In a TikTok video last week, four workers wearing nurse’s clothes at an Atlanta hospital revealed their “sketches” regarding patients in labor and delivery.
“My ick is when you come in for your induction,” a nurse began the video, “talking about ‘Can I shower and eat?'”
“My ick is if you ask me how much the baby weighs,” another nurse followed, “and it’s still… in your hands.”
Users of the TikTok fad, which has been popular for at least two years, frequently display traits that make them uninterested in dating, such as poor hygiene or haughtiness. However, according to their employer, Emory Healthcare, medical staff at Emory University Hospital Midtown went too far when they created video “icks” about the conduct of their patients.
Emory Healthcare said in a statement published online on Thursday that it has “taken necessary action with the former employees involved for the video” following the film’s massive internet response.
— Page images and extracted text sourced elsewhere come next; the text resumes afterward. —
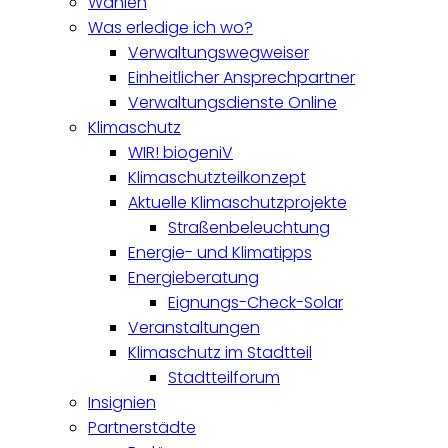
Wahlen
Was erledige ich wo?
Verwaltungswegweiser
Einheitlicher Ansprechpartner
Verwaltungsdienste Online
Klimaschutz
WIR! biogeniV
Klimaschutzteilkonzept
Aktuelle Klimaschutzprojekte
Straßenbeleuchtung
Energie- und Klimatipps
Energieberatung
Eignungs-Check-Solar
Veranstaltungen
Klimaschutz im Stadtteil
Stadtteilforum
Insignien
Partnerstädte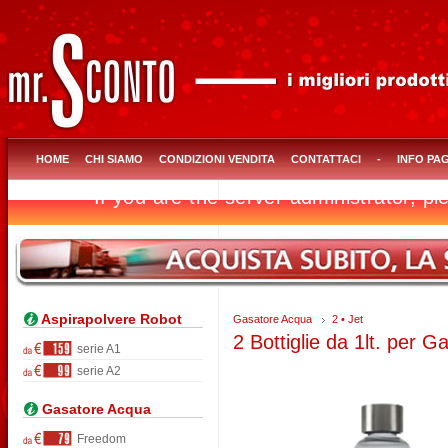
HOME
CHI SIAMO
CONDIZIONI VENDITA
CONTATTACI
-
INFO PA
Aspirapolvere Robot
Gasatore Acqua
2 • Jet
2 Bottiglie da 1lt. per G
serie A1
serie A2
Gasatore Acqua
Freedom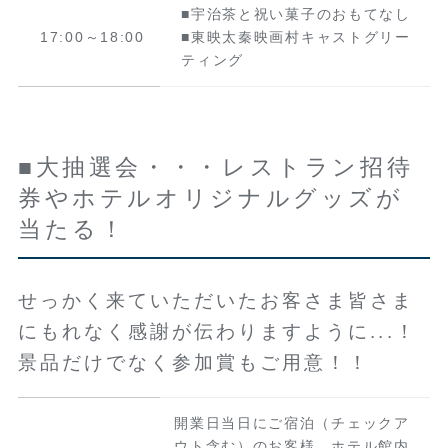
■宇治茶と祝い菓子のおもてなし
17:00～18:00
■東映太秦映画村キャストグリー
ティング
■大抽選会・・・レストラン招待
券やホテルオリジナルグッズが
当たる！
せっかく来ていただいたお客さま皆さま
にもれなく感謝が伝わりますように...！
景品だけでなく参加賞もご用意！！
開業日当日にご宿泊（チェックア
ウト含む）のお客様、ホテル館内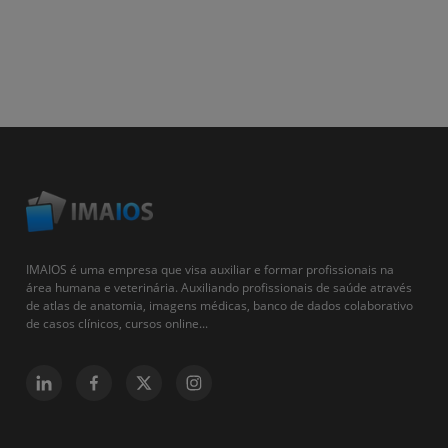
IMAIOS é uma empresa que visa auxiliar e formar profissionais na
área humana e veterinária. Auxiliando profissionais de saúde através
de atlas de anatomia, imagens médicas, banco de dados colaborativo
de casos clínicos, cursos online...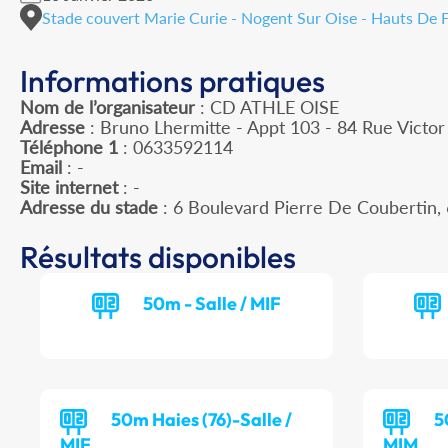
Stade couvert Marie Curie - Nogent Sur Oise - Hauts De 
Informations pratiques
Nom de l’organisateur
: CD ATHLE OISE
Adresse
: Bruno Lhermitte - Appt 103 - 84 Rue Victo
Téléphone 1
: 0633592114
Email
: -
Site internet
: -
Adresse du stade
: 6 Boulevard Pierre De Couberti
Résultats disponibles
50m - Salle / MIF
50m Haies (76)-Salle /
5
MIF
MIM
The statement added, “This video falls well short of the principles and standards we want every member of our team to embrace and exemplify and does not accurately reflect our dedication to patient- and family-centered care.”
A query from the Washington Post seeking clarification on whether the employees were let go or departed of their own volition was not answered by Emory Healthcare by Sunday night. The original 52-second video was taken down, but copies have been making their way around social media over the last week, eliciting reactions from several expectant patients who said the nurses’ remarks only served to exacerbate their anxieties about giving birth.
Maternal mortality rates have increased significantly in recent years in the United States. According to a study that was published in the International Journal of Maternal and Child Health and AIDS last year, Georgia has the highest maternal mortality rate in America- United States. It recorded 46.2 deaths per hundred thousand live births for all women and 66.6 deaths per hundred thousand live births for black women. women.
According to Uma M. Reddy, a professor of obstetrics and gynaecology at Columbia University, these problems are influenced by the standard of treatment patients get. “Patients who receive enough assistance perform and respond better,” according to research. When referring to the TikTok video of the nurses, Reddy told the Post that statements of this nature make you wonder if patients are being heard.
While some hospitals establish their own social media policies, the American Nurses Association provides basic recommendations on its website, including advices for nurses to refrain from “excessive self-promotion” while “maintaining a respectable presence.”